DATA PROVIDED section start

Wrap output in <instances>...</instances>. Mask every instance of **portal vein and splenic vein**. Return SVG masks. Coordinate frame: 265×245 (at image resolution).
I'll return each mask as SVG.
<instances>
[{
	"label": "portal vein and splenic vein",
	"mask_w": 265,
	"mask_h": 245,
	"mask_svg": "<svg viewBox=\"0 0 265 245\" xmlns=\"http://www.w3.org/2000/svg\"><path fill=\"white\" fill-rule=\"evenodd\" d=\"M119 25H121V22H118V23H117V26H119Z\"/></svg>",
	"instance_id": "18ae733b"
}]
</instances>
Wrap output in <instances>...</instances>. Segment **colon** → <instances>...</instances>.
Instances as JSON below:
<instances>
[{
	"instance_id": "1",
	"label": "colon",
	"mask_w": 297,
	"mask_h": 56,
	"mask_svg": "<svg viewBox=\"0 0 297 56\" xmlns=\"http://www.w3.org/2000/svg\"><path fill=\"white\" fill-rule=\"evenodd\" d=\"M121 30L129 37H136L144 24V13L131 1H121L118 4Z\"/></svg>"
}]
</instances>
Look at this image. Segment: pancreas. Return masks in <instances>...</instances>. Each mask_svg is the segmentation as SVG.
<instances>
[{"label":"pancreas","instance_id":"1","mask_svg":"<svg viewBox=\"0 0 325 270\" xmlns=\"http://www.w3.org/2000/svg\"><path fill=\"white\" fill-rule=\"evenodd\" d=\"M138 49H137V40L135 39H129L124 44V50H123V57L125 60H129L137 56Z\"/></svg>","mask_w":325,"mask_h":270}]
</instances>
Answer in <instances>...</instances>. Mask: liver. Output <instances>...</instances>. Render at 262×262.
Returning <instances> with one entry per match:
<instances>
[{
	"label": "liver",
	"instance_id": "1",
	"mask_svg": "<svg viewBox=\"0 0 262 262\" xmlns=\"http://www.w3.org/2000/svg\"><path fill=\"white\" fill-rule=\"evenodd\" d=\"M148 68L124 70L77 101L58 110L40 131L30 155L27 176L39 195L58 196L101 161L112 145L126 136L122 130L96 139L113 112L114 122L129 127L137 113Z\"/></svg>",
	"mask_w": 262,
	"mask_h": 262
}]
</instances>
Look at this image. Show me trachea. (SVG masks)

DATA PROVIDED section end

WORK REQUIRED => The line with "Look at this image. Segment: pancreas.", the last line of the data above, and every line between them should be duplicated exactly, with nothing else.

SOLUTION FOR THIS EXERCISE =>
Look at this image. Segment: pancreas. Return masks in <instances>...</instances>. Each mask_svg is the segmentation as SVG.
<instances>
[{"label":"pancreas","instance_id":"1","mask_svg":"<svg viewBox=\"0 0 325 270\" xmlns=\"http://www.w3.org/2000/svg\"><path fill=\"white\" fill-rule=\"evenodd\" d=\"M138 49H137V40L135 39H129L124 44V50H123V57L125 60H129L137 56Z\"/></svg>","mask_w":325,"mask_h":270}]
</instances>
Answer in <instances>...</instances>. Mask: liver. Output <instances>...</instances>. Render at 262×262.
Returning <instances> with one entry per match:
<instances>
[{
	"label": "liver",
	"instance_id": "1",
	"mask_svg": "<svg viewBox=\"0 0 262 262\" xmlns=\"http://www.w3.org/2000/svg\"><path fill=\"white\" fill-rule=\"evenodd\" d=\"M148 68L124 70L77 101L58 110L40 131L30 155L27 176L39 195L58 196L101 161L112 145L126 136L122 130L96 139L113 112L114 122L129 127L137 113Z\"/></svg>",
	"mask_w": 262,
	"mask_h": 262
}]
</instances>
Look at this image. Show me trachea. (SVG masks)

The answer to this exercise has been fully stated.